On reference code and model format
This contribution proposes the use of ML model formats as intermediate representations (IR) for the ULBC (Ultra Low Bitrate Codec) reference implementation, rather than a pure C implementation. The document is structured as a proposed Change Request (pCR) to TR 26.940, introducing a new clause 6.4.2.
The document identifies a fundamental question for ULBC standardization: whether to provide the entire codec reference implementation in C (including neural network components) or to define specific parts based on ML model formats (e.g., ONNX, PyTorch, TensorFlow).

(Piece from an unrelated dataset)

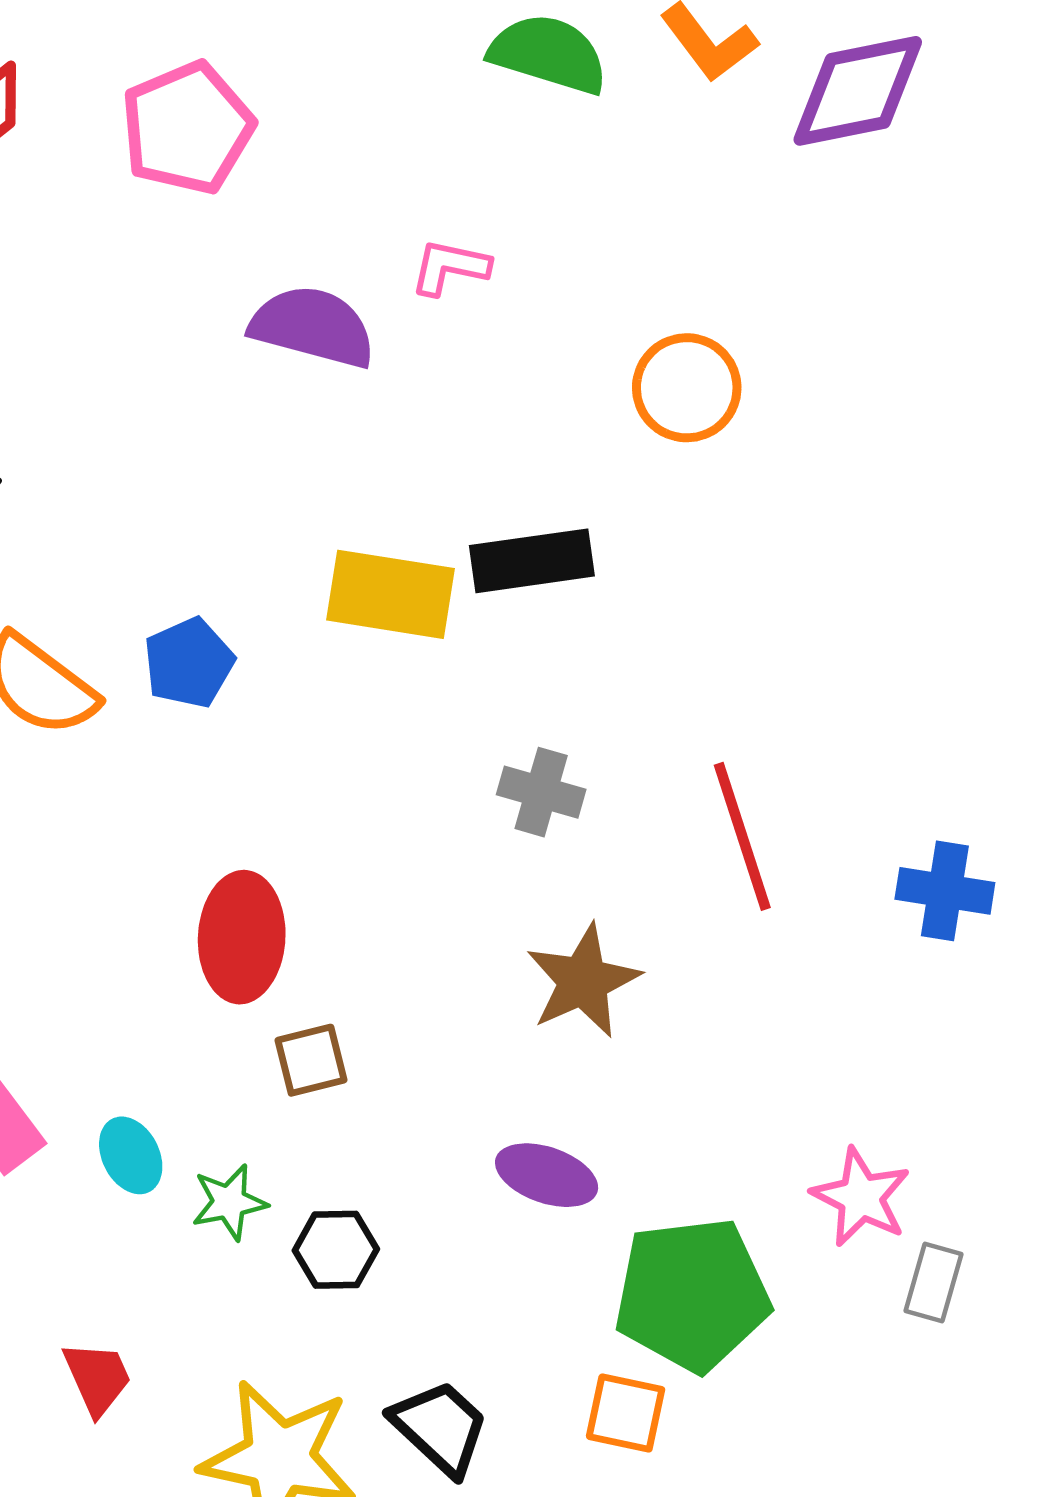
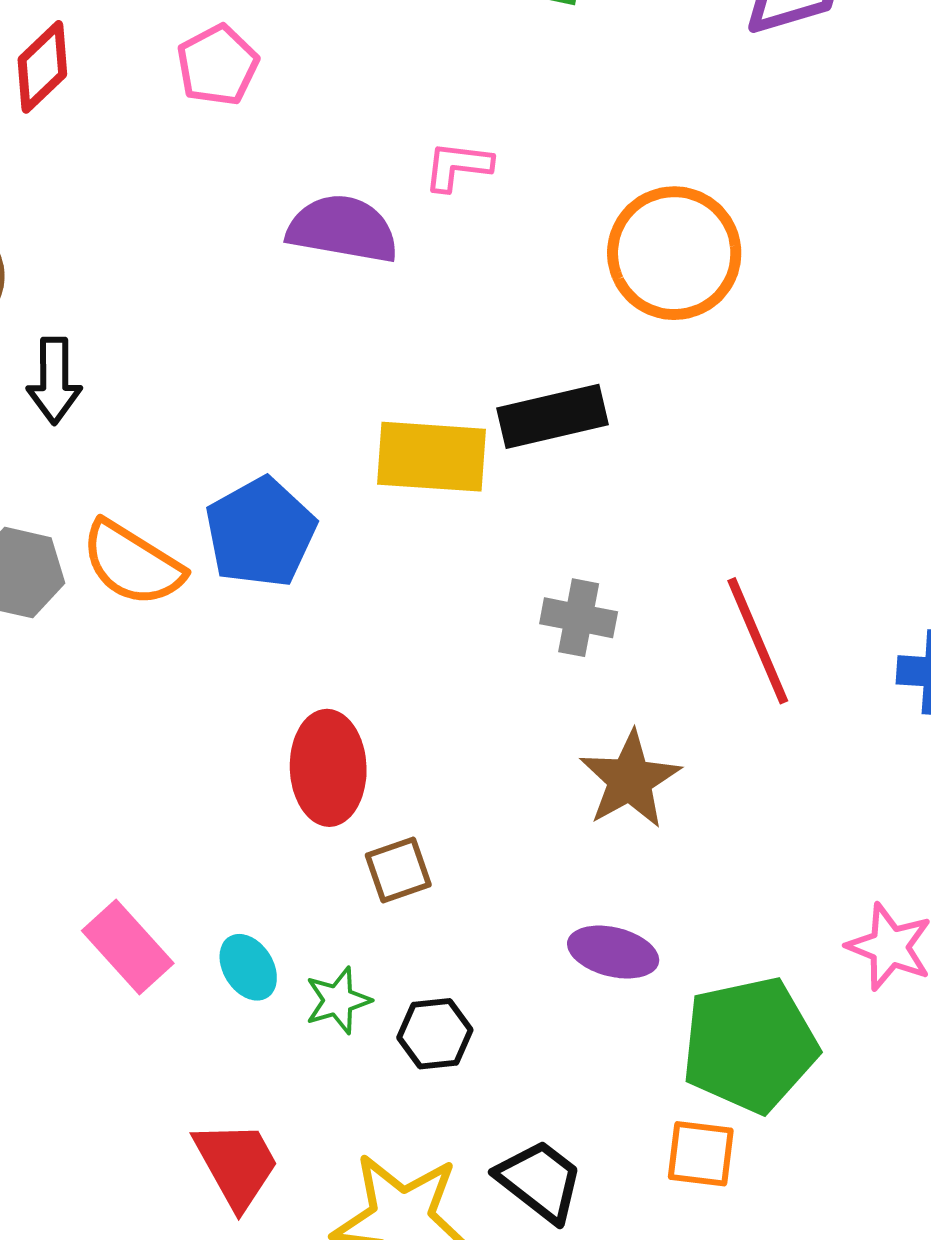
pink pentagon: (187, 128) -> (217, 65), size x0.7
orange circle: (687, 388) -> (674, 253), size x1.4
blue pentagon: (189, 663) -> (261, 532), size x1.4
red trapezoid: (97, 1378) -> (236, 1164), size x1.4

Key concerns with pure C implementation:
- Limits UE vendors from leveraging custom architectures and optimizations
- UE vendors typically have custom optimization pipelines to port ML models to internal formats
- Pure C approach restricts full utilization of specialized hardware (NPUs, DSPs, TPUs)
Issues with existing WMC (Weighted Million Operations) tool for complexity measurement:
- Weights in Table 18.3 of G.191 do not account for vectorized implementations of matrix multiplications
- Theoretical complexity estimation does not reflect actual runtime complexity
- Does not account for diversity of target platforms
Additional limitations identified:
- Hardware/platform dependencies: C implementations may rely on platform-specific intrinsics and vectorization pragmas, limiting portability to NPUs
- Unoptimized reference code: May not be optimized for certain platforms
- Compiler dependencies: Intrinsics are compiler-specific
- Maintenance burden: Keeping C implementation updated with new ML operators and architectures is costly and error-prone
The document establishes clear terminology:
Note: PyTorch does not contain a graph format and requires model definition as Torchcode.
Platform Portability:
- Specifies what is computed, not how it's executed
- Framework-agnostic: models can be exported from different training frameworks
- Allows vendors to use custom toolchains for hardware-specific optimization
Hardware Evolution:
- Future-proof method to leverage latest AI processor developments
- Maintains compatibility with low maintenance effort
Combination with Standard C-code:
- ULBC can combine ML parts (as model format) with classic signal processing (in ANSI C)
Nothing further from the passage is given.